ODOC: cut

cut — CUT a specified part form the file and Print it on stdout.

Summary :

Print selected parts of lines from each file(s) to standard output. This command is mostly used in shell scripts(think I should write a tut?)

Examples :

Create file1 with 10 columns (separated by TAB) of data for 10 lines and file2 with 10 columns (separated by space) of data for 10 lines.

$ cut -b2 file1 — Print only the byte in 2 position. Tab & Backspace are treated like a 1 byte char.

$ cut -b1,3,5 file1 — Print only the bytes in 1,3 & 5 positions.

$ cut -c2 file1 — Print only character in 2nd position. Normally same as -b option. But you can feel the difference only with multi-byte encodings (Unicode).

$ cut -f5 file1 — Print only the 6th field.

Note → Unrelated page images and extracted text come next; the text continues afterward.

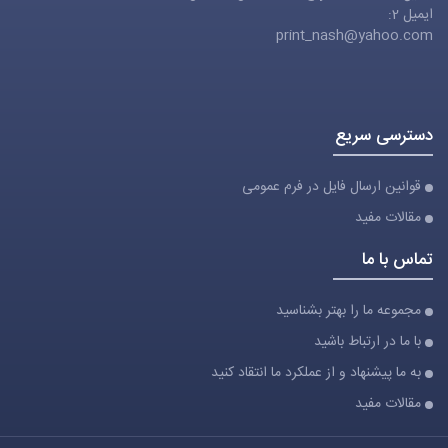
ایمیل 2:
print_nash@yahoo.com
دسترسی سریع
قوانین ارسال فایل در فرم عمومی
مقالات مفید
تماس با ما
مجموعه ما را بهتر بشناسید
با ما در ارتباط باشید
به ما پیشنهاد و از عملکرد ما انتقاد کنید
مقالات مفید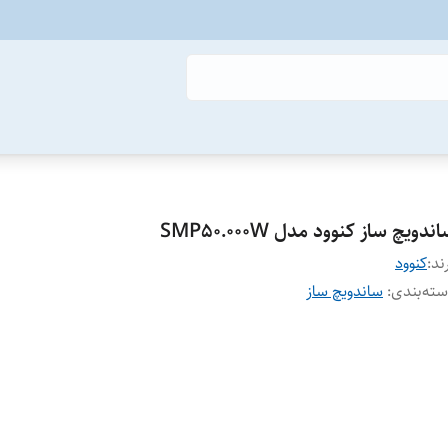
ندویچ ساز کنوود مدل SMP50.000W
ند:
کنوود
ته‌بندی
:
ساندویچ ساز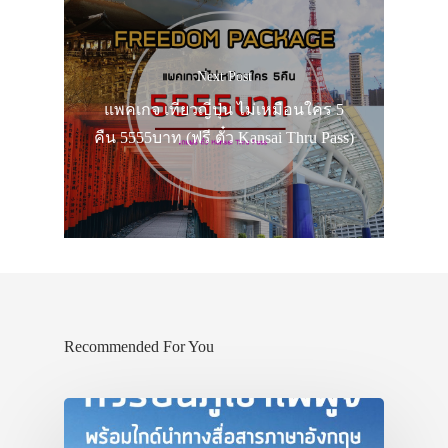
Next Post
แพคเกจ เที่ยวญี่ปุ่น ไม่เหมือนใคร 5
คืน 5555บาท (ฟรี ตั๋ว Kansai Thru Pass)
Recommended For You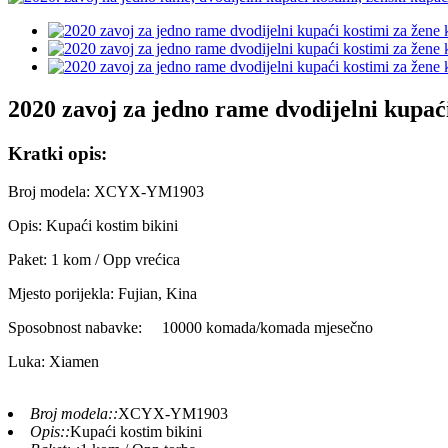
2020 zavoj za jedno rame dvodijelni kupaći
Kratki opis:
Broj modela: XCYX-YM1903
Opis: Kupaći kostim bikini
Paket: 1 kom / Opp vrećica
Mjesto porijekla: Fujian, Kina
Sposobnost nabavke:
10000 komada/komada mjesečno
Luka: Xiamen
Broj modela::
XCYX-YM1903
Opis::
Kupaći kostim bikini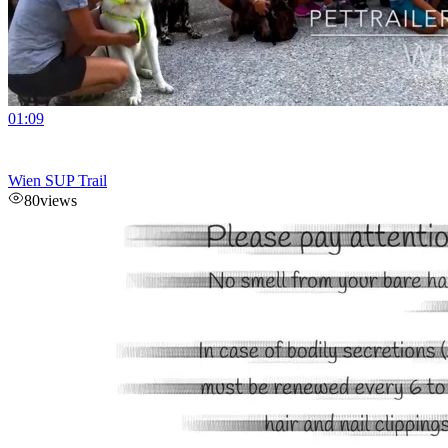
01:09
Wien SUP Trail
80
views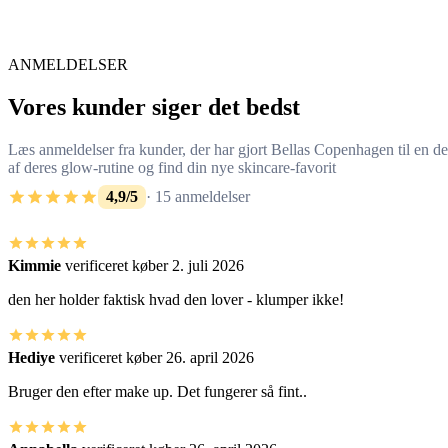
ANMELDELSER
Vores kunder siger det bedst
Læs anmeldelser fra kunder, der har gjort Bellas Copenhagen til en de
af deres glow-rutine og find din nye skincare-favorit
4,9/5
· 15 anmeldelser
Kimmie
verificeret køber
2. juli 2026
den her holder faktisk hvad den lover - klumper ikke!
Hediye
verificeret køber
26. april 2026
Bruger den efter make up. Det fungerer så fint..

TAB is default separator.

$ cut -f4- file1 — Print from 4th field to last field.

$ cut -f-5 file1 — Print from 1st field to 4th field.

$ cut -d’ ‘ -f3-5 file2 — Print only the fields from 3 to 5, which is separated by spaces.

$ cut -s -d’ ‘ -f2 file2 — Don’t print lines that don’t contain the delimiter,space (line without a delimiter is printed verbatim).

$ cut -f2-5,7-9 –output-delimiter=’,’ file1 — In the output, field will be separated by “,” (Not by the default one).

Note:

  1. Use one, and only one of -b, -c or -f.
  2. Range or many ranges can be separated by commas.
  3. Range of Bytes/Chars/Fields can specified like this:

N == Only Nth byte, character or field.

N- == From Nth byte, character or field, to End of line.

N-M == From Nth to Mth (included) byte, character or field.

-M == From 1st to Mth (included) byte, character or field.